ROCK HARD

Boulder therapy? C’mon, get a grip!

Tristan Fowler, 29, catches air lunging for a hold. Don’t let the muscles fool you; he’s actually an OK climber.
Tristan Fowler, 29, catches air lunging for a hold. Don’t let the muscles fool you; he’s actually an OK climber.

— In the preface to her book Bouldering USA, Alli Rainey Wendling suggests rock climbing could be the nation’s antidote to depression.

“I’ve long thought that if more people would just rock climb, the world would be a much happier and healthier place.

“If the population at large could experience joy in movement and exercise instead of viewing working out as a loathsome task ... if people could experience the bliss of complete mental, physical, and emotional unity experienced via a regularly undertaken physical activity like rock climbing, then far fewer people would feel the need to turn to prescription medications to enhance their moods.”

Rainey Wendling isn’t a psychiatrist. She’s not even a scientist. She’s a world class boulderer and climber, and a writer. The first means she knows something about the sport; the second means she knows something about everything - so we writers think.

Rebekah Evans, who has a practice and a doctorate in psychology, said there’s lots of evidence to link exercise with improved moods, that those who maintain active lifestyles have lower rates of anxiety and depression, but that all this is not the same as saying rock climbing will reverse a clinical diagnosis.

FAILURE HINGES ON THE PHALANGES

Rock climbing is very therapeutic. More spiritually palliative, say, than summer softball or water skiing. It narrows the focus like not even running will. Call it our primordial instinct, something we share with reptiles, but when you climb, confronted with a rock face and gravity and falling, holding on and getting higher is all you can think about.

On the other hand, climbing is easy to give up on. As a recreational sport, it’s dissonant and frustrating. Guys and gals who played sports in school are accustomed to taking up a new recreational activity - kickball, cycling, horse shoes - with some reasonable expectation of early success.

Why? Because, well, it’s just never been any other way.

“You see all these guys come in here with these super big muscles and they can’t hold on,” says Tristan Fowler, 29, of Little Rock.

Climbing is fundamentally different. It takes none of the aerobic endurance or hand-eye coordination of most organized sports. It relies on strength sufficient to do a couple pull-ups or four, but beyond that, weight-room bulk is ballast.

I met Fowler two weeks ago at the Little Rock Climbing Center’s summer Boulder League.

Unfairly, Fowler is a spidery climber and saddled with “super big muscles.” He also cycles and weight-trains. Still, he says, at first it astounded him just how much failure hinges on the phalanges.

“Finger strength - you have to deal with the pain of your fingers splitting and still hold on,” he says.

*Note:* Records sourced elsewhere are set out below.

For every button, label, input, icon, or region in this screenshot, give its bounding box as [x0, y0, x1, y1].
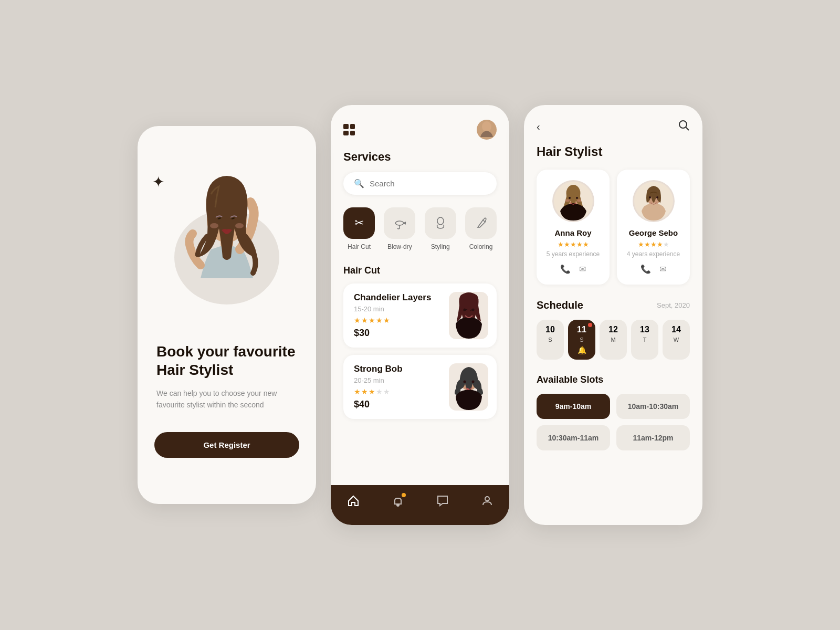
slots-grid: 9am-10am 10am-10:30am 10:30am-11am 11am-…: [537, 394, 690, 450]
phone-icon[interactable]: 📞: [560, 264, 571, 274]
search-icon: 🔍: [354, 178, 364, 188]
date-12[interactable]: 12 M: [600, 320, 627, 360]
screen1-onboarding: ✦: [138, 126, 316, 504]
active-date-dot: [588, 323, 592, 327]
email-icon-george[interactable]: ✉: [659, 264, 666, 274]
nav-bell-icon[interactable]: [392, 495, 404, 510]
svg-point-4: [235, 223, 244, 228]
phone-icon-george[interactable]: 📞: [640, 264, 651, 274]
bottom-nav: [331, 485, 509, 525]
chandelier-avatar-svg: [450, 292, 487, 339]
stylist-contacts-anna: 📞 ✉: [544, 264, 602, 274]
date-row: 10 S 11 S 🔔 12 M 13 T 14 W: [537, 320, 690, 360]
date-day-10: S: [548, 337, 552, 343]
stylist-stars-anna: ★★★★★: [544, 240, 602, 248]
screen2-services: Services 🔍 ✂ Hair Cut: [331, 105, 509, 525]
service-categories: ✂ Hair Cut Blow-dry: [343, 207, 497, 250]
stylist-stars-george: ★★★★★: [624, 240, 682, 248]
stylist-contacts-george: 📞 ✉: [624, 264, 682, 274]
svg-point-5: [482, 121, 491, 132]
screen2-header: [343, 120, 497, 140]
svg-point-13: [467, 388, 469, 390]
screen1-title: Book your favourite Hair Stylist: [156, 342, 297, 379]
svg-point-19: [569, 197, 571, 199]
haircut-price-strongbob: $40: [354, 399, 403, 410]
woman-illustration: [159, 152, 295, 320]
date-14[interactable]: 14 W: [663, 320, 690, 360]
svg-point-20: [576, 197, 578, 199]
svg-point-15: [679, 121, 687, 128]
haircut-card-strongbob[interactable]: Strong Bob 20-25 min ★★★★★ $40: [343, 355, 497, 419]
haircut-section-title: Hair Cut: [343, 265, 497, 276]
styling-label: Styling: [431, 243, 450, 250]
stylist-cards-container: Anna Roy ★★★★★ 5 years experience 📞 ✉: [537, 170, 690, 285]
haircut-stars-chandelier: ★★★★★: [354, 316, 431, 324]
slots-title: Available Slots: [537, 374, 690, 385]
get-register-button[interactable]: Get Register: [154, 432, 299, 458]
category-blowdry[interactable]: Blow-dry: [384, 207, 415, 250]
search-bar[interactable]: 🔍: [343, 172, 497, 195]
haircut-avatar-strongbob: [449, 363, 488, 411]
category-haircut[interactable]: ✂ Hair Cut: [343, 207, 375, 250]
date-10[interactable]: 10 S: [537, 320, 564, 360]
date-num-12: 12: [603, 325, 624, 334]
haircut-avatar-chandelier: [449, 292, 488, 339]
haircut-label: Hair Cut: [348, 243, 371, 250]
search-button[interactable]: [678, 120, 690, 134]
date-day-14: W: [674, 337, 679, 343]
schedule-header: Schedule Sept, 2020: [537, 299, 690, 311]
coloring-label: Coloring: [469, 243, 493, 250]
screen1-subtitle: We can help you to choose your new favou…: [156, 387, 297, 411]
stylist-card-george[interactable]: George Sebo ★★★★★ 4 years experience 📞 ✉: [617, 170, 690, 285]
coloring-svg-icon: [474, 216, 488, 230]
blowdry-icon-box: [384, 207, 415, 239]
date-13[interactable]: 13 T: [631, 320, 658, 360]
haircut-duration-strongbob: 20-25 min: [354, 376, 403, 384]
date-day-12: M: [611, 337, 615, 343]
styling-icon-box: [425, 207, 456, 239]
category-coloring[interactable]: Coloring: [465, 207, 497, 250]
email-icon[interactable]: ✉: [579, 264, 586, 274]
haircut-icon-box: ✂: [343, 207, 375, 239]
svg-point-12: [471, 381, 474, 383]
stylist-name-anna: Anna Roy: [544, 228, 602, 237]
nav-home-icon[interactable]: [347, 495, 360, 510]
nav-profile-icon[interactable]: [481, 495, 494, 510]
woman-illustration-area: [154, 147, 299, 326]
user-avatar[interactable]: [477, 120, 497, 140]
svg-point-21: [565, 200, 570, 202]
haircut-name-strongbob: Strong Bob: [354, 364, 403, 374]
date-day-13: T: [643, 337, 647, 343]
services-title: Services: [343, 150, 497, 164]
grid-menu-icon[interactable]: [343, 124, 355, 135]
slot-9am[interactable]: 9am-10am: [537, 394, 610, 419]
svg-point-9: [471, 309, 474, 311]
screen2-body: Services 🔍 ✂ Hair Cut: [331, 105, 509, 485]
slot-10am[interactable]: 10am-10:30am: [616, 394, 690, 419]
date-day-11: S: [580, 337, 583, 343]
stylist-avatar-anna: [552, 180, 594, 222]
haircut-name-chandelier: Chandelier Layers: [354, 292, 431, 303]
search-input[interactable]: [370, 179, 486, 188]
slot-11am[interactable]: 11am-12pm: [616, 425, 690, 450]
screen3-stylist: ‹ Hair Stylist: [524, 105, 702, 525]
back-button[interactable]: ‹: [537, 121, 540, 133]
date-11[interactable]: 11 S 🔔: [568, 320, 595, 360]
nav-chat-icon[interactable]: [436, 495, 449, 510]
search-icon: [678, 120, 690, 131]
stylist-card-anna[interactable]: Anna Roy ★★★★★ 5 years experience 📞 ✉: [537, 170, 610, 285]
screens-container: ✦: [138, 105, 702, 525]
svg-point-14: [485, 497, 489, 501]
blowdry-label: Blow-dry: [387, 243, 412, 250]
user-avatar-svg: [478, 120, 495, 139]
screen3-header: ‹: [537, 120, 690, 134]
date-num-14: 14: [666, 325, 687, 334]
category-styling[interactable]: Styling: [425, 207, 456, 250]
haircut-info-strongbob: Strong Bob 20-25 min ★★★★★ $40: [354, 364, 403, 410]
stylist-exp-george: 4 years experience: [624, 250, 682, 258]
haircut-card-chandelier[interactable]: Chandelier Layers 15-20 min ★★★★★ $30: [343, 284, 497, 348]
anna-avatar-svg: [554, 182, 593, 220]
slot-1030am[interactable]: 10:30am-11am: [537, 425, 610, 450]
date-num-13: 13: [634, 325, 655, 334]
svg-point-26: [656, 196, 658, 198]
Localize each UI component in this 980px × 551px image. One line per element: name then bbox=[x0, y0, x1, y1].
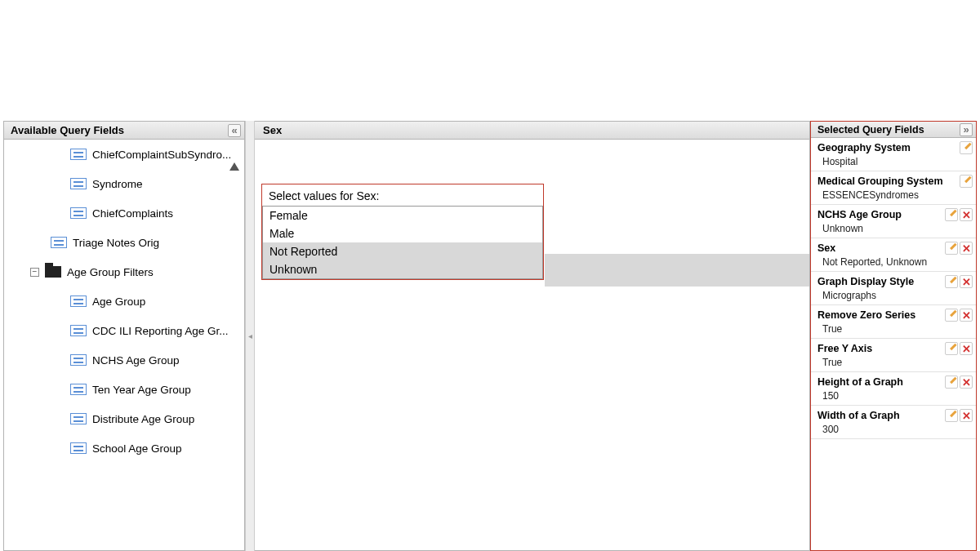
field-editor-panel: Sex Select values for Sex: FemaleMaleNot… bbox=[255, 121, 810, 551]
selected-field-item: NCHS Age Group✕Unknown bbox=[811, 205, 976, 238]
listbox-option[interactable]: Not Reported bbox=[263, 242, 542, 260]
pencil-icon bbox=[947, 211, 956, 219]
selected-field-item: Sex✕Not Reported, Unknown bbox=[811, 238, 976, 272]
edit-field-button[interactable] bbox=[945, 275, 958, 288]
selected-field-item: Free Y Axis✕True bbox=[811, 339, 976, 372]
field-editor-title: Sex bbox=[263, 124, 282, 136]
value-select-block: Select values for Sex: FemaleMaleNot Rep… bbox=[261, 184, 544, 280]
pencil-icon bbox=[962, 177, 970, 185]
tree-item[interactable]: Distribute Age Group bbox=[4, 404, 244, 433]
selected-field-item: Remove Zero Series✕True bbox=[811, 305, 976, 339]
selected-field-value: Not Reported, Unknown bbox=[817, 255, 973, 268]
selected-field-name: Free Y Axis bbox=[817, 343, 943, 354]
value-select-prompt: Select values for Sex: bbox=[262, 184, 543, 206]
edit-field-button[interactable] bbox=[945, 309, 958, 322]
selected-field-item: Geography SystemHospital bbox=[811, 138, 976, 171]
close-icon: ✕ bbox=[962, 277, 971, 287]
collapse-left-panel-button[interactable] bbox=[228, 124, 241, 137]
chevron-double-right-icon bbox=[963, 123, 969, 136]
remove-field-button[interactable]: ✕ bbox=[960, 208, 973, 221]
pencil-icon bbox=[947, 278, 956, 286]
pencil-icon bbox=[947, 378, 956, 386]
selected-field-value: Micrographs bbox=[817, 288, 973, 301]
listbox-option[interactable]: Female bbox=[263, 207, 542, 224]
tree-item[interactable]: CDC ILI Reporting Age Gr... bbox=[4, 316, 244, 345]
tree-item-label: Age Group bbox=[92, 295, 145, 308]
collapse-right-panel-button[interactable] bbox=[960, 123, 973, 136]
available-query-fields-panel: Available Query Fields ChiefComplaintSub… bbox=[3, 121, 245, 551]
field-icon bbox=[69, 177, 87, 190]
selected-field-value: True bbox=[817, 355, 973, 368]
tree-item-label: Triage Notes Orig bbox=[73, 237, 159, 249]
field-icon bbox=[69, 324, 87, 337]
tree-item[interactable]: Ten Year Age Group bbox=[4, 375, 244, 404]
tree-item-label: Distribute Age Group bbox=[92, 413, 194, 425]
tree-item[interactable]: ChiefComplaintSubSyndro... bbox=[4, 140, 244, 169]
selected-query-fields-title: Selected Query Fields bbox=[817, 124, 924, 136]
selected-query-fields-panel: Selected Query Fields Geography SystemHo… bbox=[810, 121, 977, 551]
field-icon bbox=[69, 383, 87, 396]
selected-field-name: Remove Zero Series bbox=[817, 309, 943, 321]
remove-field-button[interactable]: ✕ bbox=[960, 342, 973, 355]
edit-field-button[interactable] bbox=[945, 342, 958, 355]
tree-item-label: ChiefComplaintSubSyndro... bbox=[92, 149, 231, 161]
listbox-option[interactable]: Unknown bbox=[263, 260, 542, 278]
expand-toggle[interactable]: − bbox=[30, 268, 39, 277]
left-splitter[interactable]: ◂ bbox=[245, 121, 255, 551]
close-icon: ✕ bbox=[962, 344, 971, 354]
listbox-option[interactable]: Male bbox=[263, 224, 542, 242]
tree-item[interactable]: Syndrome bbox=[4, 169, 244, 198]
close-icon: ✕ bbox=[962, 411, 971, 421]
selected-field-value: True bbox=[817, 322, 973, 335]
tree-item[interactable]: NCHS Age Group bbox=[4, 345, 244, 375]
field-icon bbox=[69, 353, 87, 367]
selected-field-name: Height of a Graph bbox=[817, 376, 943, 388]
edit-field-button[interactable] bbox=[945, 409, 958, 422]
value-listbox[interactable]: FemaleMaleNot ReportedUnknown bbox=[262, 206, 543, 279]
selected-field-name: NCHS Age Group bbox=[817, 209, 943, 220]
tree-item[interactable]: ChiefComplaints bbox=[4, 198, 244, 228]
remove-field-button[interactable]: ✕ bbox=[960, 309, 973, 322]
selected-query-fields-header: Selected Query Fields bbox=[811, 122, 976, 138]
chevron-double-left-icon bbox=[231, 124, 237, 136]
field-tree: ChiefComplaintSubSyndro...SyndromeChiefC… bbox=[4, 140, 244, 550]
field-icon bbox=[69, 148, 87, 161]
selected-field-name: Width of a Graph bbox=[817, 410, 943, 421]
remove-field-button[interactable]: ✕ bbox=[960, 275, 973, 288]
selected-field-item: Width of a Graph✕300 bbox=[811, 406, 976, 439]
folder-icon bbox=[44, 265, 62, 278]
edit-field-button[interactable] bbox=[960, 175, 973, 188]
edit-field-button[interactable] bbox=[960, 141, 973, 154]
edit-field-button[interactable] bbox=[945, 242, 958, 255]
edit-field-button[interactable] bbox=[945, 375, 958, 389]
remove-field-button[interactable]: ✕ bbox=[960, 375, 973, 389]
selected-field-item: Height of a Graph✕150 bbox=[811, 372, 976, 406]
edit-field-button[interactable] bbox=[945, 208, 958, 221]
pencil-icon bbox=[947, 244, 956, 252]
pencil-icon bbox=[947, 411, 956, 420]
tree-item-label: ChiefComplaints bbox=[92, 207, 173, 220]
close-icon: ✕ bbox=[962, 210, 971, 220]
tree-item-label: Age Group Filters bbox=[67, 266, 154, 278]
selection-highlight-band bbox=[545, 254, 809, 270]
close-icon: ✕ bbox=[962, 243, 971, 254]
tree-item-label: Ten Year Age Group bbox=[92, 384, 191, 396]
available-query-fields-title: Available Query Fields bbox=[11, 124, 124, 136]
field-icon bbox=[69, 412, 87, 425]
tree-item[interactable]: −Age Group Filters bbox=[4, 257, 244, 287]
field-icon bbox=[69, 442, 87, 455]
selected-field-value: 150 bbox=[817, 389, 973, 402]
pencil-icon bbox=[947, 344, 956, 353]
pencil-icon bbox=[947, 311, 956, 319]
remove-field-button[interactable]: ✕ bbox=[960, 409, 973, 422]
pencil-icon bbox=[962, 144, 970, 152]
tree-item[interactable]: School Age Group bbox=[4, 433, 244, 463]
tree-item-label: NCHS Age Group bbox=[92, 354, 180, 367]
tree-item[interactable]: Age Group bbox=[4, 287, 244, 316]
selected-field-value: 300 bbox=[817, 422, 973, 435]
available-query-fields-header: Available Query Fields bbox=[4, 122, 244, 140]
tree-item[interactable]: Triage Notes Orig bbox=[4, 228, 244, 257]
field-editor-header: Sex bbox=[255, 122, 809, 140]
selection-highlight-band bbox=[545, 270, 809, 287]
remove-field-button[interactable]: ✕ bbox=[960, 242, 973, 255]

Beginning boulderers will find that the first thing to go is the soft skin on the undersides of your fingers and the second is the muscles and tendons beneath.

Rennie Karnovich is another Boulder Leaguer whose body is visibly muscular. At 42, she says, she must be the oldest one in the league.

“Grip strength. It’s definitely grip strength ... and a lot of time in” the gym.

PRE-EMPTIVE CORRECTION

I can already hear the discord from climbers across the state who take issue with my earlier statement, “it takes none of the aerobic endurance.”

Wait, did I just quote myself? Take the keyboard away.

Fowler says some outdoor climbs are exhausting. They take you on long hikes with gear that would make a yak slack, and when you get there, the climbing might go on just as long. It’s “ full-body exhaustion” that makes cycling for four hours feel cozy.

“And that’s where the mental comes in. That’s why it’s more exciting for me than cycling.”